**Exercise prompt**. Please report the number of lines in the entries below that contain "τους", with nothing added.

(Extracted page text data)
----------
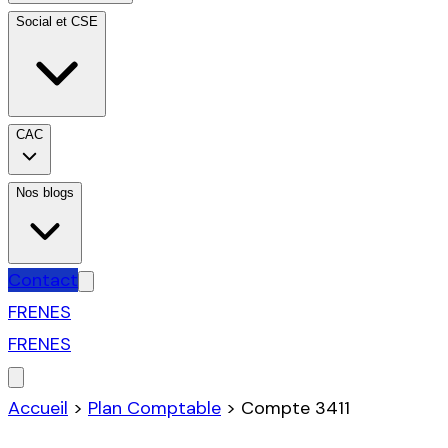
Social et CSE
CAC
Nos blogs
Contact
FR
EN
ES
FR
EN
ES
Accueil
>
Plan Comptable
>
Compte
3411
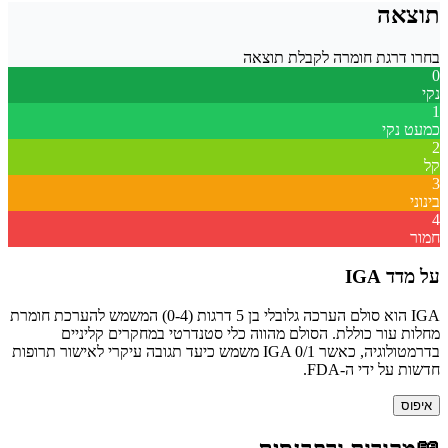
תוצאה
בחרו דרגת חומרה לקבלת תוצאה
0
נקי
1
כמעט נקי
2
קל
3
בינוני
4
חמור
על מדד IGA
IGA הוא סולם הערכה גלובלי בן 5 דרגות (0-4) המשמש להערכת חומרת
מחלות עור כוללת. הסולם מהווה כלי סטנדרטי במחקרים קליניים
בדרמטולוגיה, כאשר IGA 0/1 משמש כיעד תגובה עיקרי לאישור תרופות
חדשות על ידי ה-FDA.
איפוס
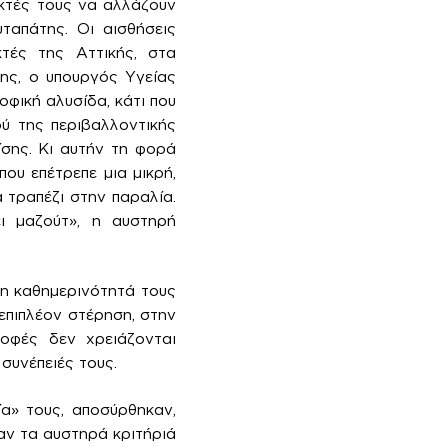
ακτές τους να αλλάζουν
ταπάτης. Οι αισθήσεις
κτές της Αττικής, στα
ης, ο υπουργός Υγείας
φική αλυσίδα, κάτι που
ού της περιβαλλοντικής
ίσης. Κι αυτήν τη φορά
ου επέτρεπε μια μικρή,
 τραπέζι στην παραλία.
ι μαζούτ», η αυστηρή
 η καθημερινότητά τους
επιπλέον στέρηση, στην
ροφές δεν χρειάζονται
συνέπειές τους.
α» τους, αποσύρθηκαν,
σαν τα αυστηρά κριτήριά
----------
**Reply to the exercise**. 4